Alternative historical novels postulating dictatorship in the USA

Actually, Revolt in 2100 was a compilation of several short stories and novellas about that time period in Heinlein’s “Future History.” If This Goes On… was one of the stories included.

M.J. Engh’s novel Arslan has the US (and most of the world) being taken over by a Central Asian warlord. I’ve never managed to finish the book, though, since it was just too creepy and disturbing. I’m not sure if this quite fits the OP’s request, since it’s an external conquest rather than an internal political shift, but part of Engh’s point seems to be how people become complicit with conquerors, so that might fit.

Sorry to take so long to respond to this, Exapno– the thread dropped off my radar for a bit.

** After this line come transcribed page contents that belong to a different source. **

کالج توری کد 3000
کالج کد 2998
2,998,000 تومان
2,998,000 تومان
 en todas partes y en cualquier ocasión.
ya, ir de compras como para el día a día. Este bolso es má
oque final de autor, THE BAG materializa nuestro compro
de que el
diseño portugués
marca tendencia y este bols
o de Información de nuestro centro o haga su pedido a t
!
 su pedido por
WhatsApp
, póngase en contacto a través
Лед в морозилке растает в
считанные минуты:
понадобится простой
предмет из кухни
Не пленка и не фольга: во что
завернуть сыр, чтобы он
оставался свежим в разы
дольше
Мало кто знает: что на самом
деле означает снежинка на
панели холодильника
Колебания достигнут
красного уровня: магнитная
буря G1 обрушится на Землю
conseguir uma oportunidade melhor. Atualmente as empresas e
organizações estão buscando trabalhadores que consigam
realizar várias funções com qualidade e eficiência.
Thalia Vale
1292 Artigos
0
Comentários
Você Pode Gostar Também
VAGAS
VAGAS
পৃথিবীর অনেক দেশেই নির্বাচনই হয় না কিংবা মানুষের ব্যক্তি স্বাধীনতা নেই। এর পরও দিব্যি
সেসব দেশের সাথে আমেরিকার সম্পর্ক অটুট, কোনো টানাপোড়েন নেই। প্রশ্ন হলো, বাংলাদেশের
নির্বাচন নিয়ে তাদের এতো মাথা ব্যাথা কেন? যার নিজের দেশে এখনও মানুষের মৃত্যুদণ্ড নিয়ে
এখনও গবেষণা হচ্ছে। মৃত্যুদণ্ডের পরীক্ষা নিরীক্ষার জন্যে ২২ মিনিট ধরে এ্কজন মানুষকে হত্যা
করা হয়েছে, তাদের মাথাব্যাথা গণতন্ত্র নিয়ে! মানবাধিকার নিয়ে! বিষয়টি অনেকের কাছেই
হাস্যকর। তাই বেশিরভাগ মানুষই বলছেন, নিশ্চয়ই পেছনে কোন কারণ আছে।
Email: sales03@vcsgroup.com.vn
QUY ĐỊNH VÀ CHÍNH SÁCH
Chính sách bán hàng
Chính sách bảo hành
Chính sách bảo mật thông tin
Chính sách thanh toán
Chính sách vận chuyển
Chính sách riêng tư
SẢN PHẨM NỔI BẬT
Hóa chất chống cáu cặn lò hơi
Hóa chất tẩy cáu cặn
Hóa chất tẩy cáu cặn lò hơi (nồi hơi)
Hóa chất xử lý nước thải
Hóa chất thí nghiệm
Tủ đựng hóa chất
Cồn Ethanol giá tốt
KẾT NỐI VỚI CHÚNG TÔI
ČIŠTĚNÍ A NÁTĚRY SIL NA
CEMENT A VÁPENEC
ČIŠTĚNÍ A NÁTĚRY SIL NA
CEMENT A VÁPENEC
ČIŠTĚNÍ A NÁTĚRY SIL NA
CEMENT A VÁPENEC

I think the only difference we have is in our use of the term “genre fiction.” Myself, I wouldn’t call anything “genre fiction” unless it is (to some degree at least) generic.

The reason I don’t consider The Man in the High Castle to be science fiction is best explained by this passage, in which The Grasshopper Lies Heavy, (a book about an alternate reality in which the Axis powers were defeated in 1945 and never came to occupy the United States,) is discussed:

Also, you must remember that, even at that point, Dick wasn’t looking at his work as fantasy. He was inspired by his everyday experience, which continued to get wierder and wierder. He didn’t draw his ideas from the genre, he got them from mystical writings of various degrees of obscurity, and from far, far too much amphetamine. He actually believed that an alternate universe of Platonic perfection was offered to him, and that it was only because he hesitated at the threshold that he remained stuck here in the trash stratum. It pissed him off until he died.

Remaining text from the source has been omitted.